Is It Normal If I Don’t Feel Ready to Be an Adult at 21?Reading Time: 7 minutes
Turning 21 can feel like crossing a line in the sand between adolescence and adulthood. In the United States, turning 21 not only grants young people permission to legally drink and smoke, it also marks the official transition to adulthood, and all the responsibilities and expectations that go along with that.
However, just because a person has circled the sun a certain number of times doesn’t mean that they’re suddenly gifted with new levels of wisdom and clarity. Plenty (maybe most) young people don’t feel ready to be an adult at 21. They’re often not ready to make adult decisions, take care of their own practical needs, or support themselves financially.
In 2021, when Gen Z unemployment is rampant and young adults are suffering from high levels of collective trauma and languishing, it’s natural for them to feel that they’re not prepared for adulthood.
What Does It Mean to Make the Transition to Adulthood?
Traditionally, adulthood has been defined by the achievement of a series of concrete goals: finishing one’s education, leaving home, finding work, finding a life partner, and having children. But many people choose not to pursue one or more of these goals, and that doesn’t mean they’re not ready to be an adult. These parameters for adulthood are too limited and too externally focused to truly describe what it means to become a full-fledged adult.

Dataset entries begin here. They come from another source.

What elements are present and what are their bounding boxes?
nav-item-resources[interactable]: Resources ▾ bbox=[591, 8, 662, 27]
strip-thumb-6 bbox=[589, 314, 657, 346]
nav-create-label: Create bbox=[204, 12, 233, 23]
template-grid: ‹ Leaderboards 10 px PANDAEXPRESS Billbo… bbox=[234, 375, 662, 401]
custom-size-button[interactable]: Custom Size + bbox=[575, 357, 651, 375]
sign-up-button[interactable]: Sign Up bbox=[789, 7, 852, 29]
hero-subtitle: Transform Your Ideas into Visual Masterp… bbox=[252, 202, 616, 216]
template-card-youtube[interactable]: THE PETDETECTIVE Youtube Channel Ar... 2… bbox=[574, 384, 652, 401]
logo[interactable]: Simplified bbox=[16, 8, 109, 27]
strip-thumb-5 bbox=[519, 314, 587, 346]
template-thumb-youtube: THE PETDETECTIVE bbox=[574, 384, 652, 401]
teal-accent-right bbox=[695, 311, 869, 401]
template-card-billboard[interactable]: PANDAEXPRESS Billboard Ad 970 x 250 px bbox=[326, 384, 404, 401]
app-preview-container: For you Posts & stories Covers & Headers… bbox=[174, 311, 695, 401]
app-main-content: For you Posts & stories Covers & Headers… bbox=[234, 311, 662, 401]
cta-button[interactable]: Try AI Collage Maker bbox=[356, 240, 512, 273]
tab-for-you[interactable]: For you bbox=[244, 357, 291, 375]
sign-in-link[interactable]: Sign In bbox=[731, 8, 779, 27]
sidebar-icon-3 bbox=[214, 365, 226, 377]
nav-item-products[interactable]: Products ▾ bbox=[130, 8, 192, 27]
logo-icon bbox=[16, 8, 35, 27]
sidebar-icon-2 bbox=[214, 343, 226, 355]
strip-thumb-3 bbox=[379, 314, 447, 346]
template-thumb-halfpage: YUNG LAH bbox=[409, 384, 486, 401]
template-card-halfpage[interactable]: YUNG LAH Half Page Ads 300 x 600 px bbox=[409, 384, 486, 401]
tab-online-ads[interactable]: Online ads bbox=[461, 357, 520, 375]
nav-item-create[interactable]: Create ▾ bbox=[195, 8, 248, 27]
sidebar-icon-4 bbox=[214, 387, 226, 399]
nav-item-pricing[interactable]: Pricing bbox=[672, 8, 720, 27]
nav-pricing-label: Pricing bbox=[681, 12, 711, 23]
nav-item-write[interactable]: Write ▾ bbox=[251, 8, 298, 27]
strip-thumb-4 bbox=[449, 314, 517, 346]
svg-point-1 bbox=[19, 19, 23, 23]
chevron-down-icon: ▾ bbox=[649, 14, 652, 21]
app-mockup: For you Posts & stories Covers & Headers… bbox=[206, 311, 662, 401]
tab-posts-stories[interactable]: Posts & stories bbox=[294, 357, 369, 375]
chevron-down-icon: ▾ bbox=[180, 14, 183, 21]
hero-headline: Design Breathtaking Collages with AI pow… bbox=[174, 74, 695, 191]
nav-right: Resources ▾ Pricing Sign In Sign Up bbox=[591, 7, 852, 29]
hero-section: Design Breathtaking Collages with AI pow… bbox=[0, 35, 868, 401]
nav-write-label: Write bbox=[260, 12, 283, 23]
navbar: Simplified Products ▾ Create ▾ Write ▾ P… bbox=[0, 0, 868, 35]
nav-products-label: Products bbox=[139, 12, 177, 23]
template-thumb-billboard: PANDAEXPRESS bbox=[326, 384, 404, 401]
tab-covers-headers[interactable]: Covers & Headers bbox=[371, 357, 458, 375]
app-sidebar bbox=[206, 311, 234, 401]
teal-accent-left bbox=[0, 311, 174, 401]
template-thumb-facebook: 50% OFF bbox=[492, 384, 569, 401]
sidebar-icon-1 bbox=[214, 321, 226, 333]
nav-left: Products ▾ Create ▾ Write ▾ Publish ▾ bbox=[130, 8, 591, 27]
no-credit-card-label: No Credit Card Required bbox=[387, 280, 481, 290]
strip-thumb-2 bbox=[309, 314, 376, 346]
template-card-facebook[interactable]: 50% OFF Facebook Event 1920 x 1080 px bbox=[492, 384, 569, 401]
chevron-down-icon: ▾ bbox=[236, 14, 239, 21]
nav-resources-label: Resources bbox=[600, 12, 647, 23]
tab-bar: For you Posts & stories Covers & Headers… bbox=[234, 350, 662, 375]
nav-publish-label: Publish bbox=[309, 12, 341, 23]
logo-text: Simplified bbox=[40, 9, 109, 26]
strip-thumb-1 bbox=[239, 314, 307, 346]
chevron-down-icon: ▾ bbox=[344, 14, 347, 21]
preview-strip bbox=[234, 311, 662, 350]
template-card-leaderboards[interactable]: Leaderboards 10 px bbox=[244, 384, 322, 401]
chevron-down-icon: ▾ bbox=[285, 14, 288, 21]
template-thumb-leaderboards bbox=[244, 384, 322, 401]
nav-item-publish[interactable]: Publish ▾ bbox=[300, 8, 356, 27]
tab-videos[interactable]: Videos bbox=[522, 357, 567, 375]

Researcher and psychology professor Jeffrey Jensen Arnett, PhD, who coined the term emerging adulthood, zeroed in on two criteria that define the internal experience of becoming an adult:
- Accepting responsibility for oneself
- Making independent decisions.
Arnett also noted a third, more tangible, criteria: financial independence. Only when these three criteria were achieved, he wrote, do young people make the transition to adulthood, and this typically happens in a person’s late 20s. Before they reach those goals, emerging adults exist in what Arnett described as an intermediate period between adolescence and adulthood (roughly ages 18 to 25). At this fluid stage, there are many options available to a young person, and their life may undergo many different changes—in areas ranging from identity and worldview to geographic location, friend group, romantic partner, and work.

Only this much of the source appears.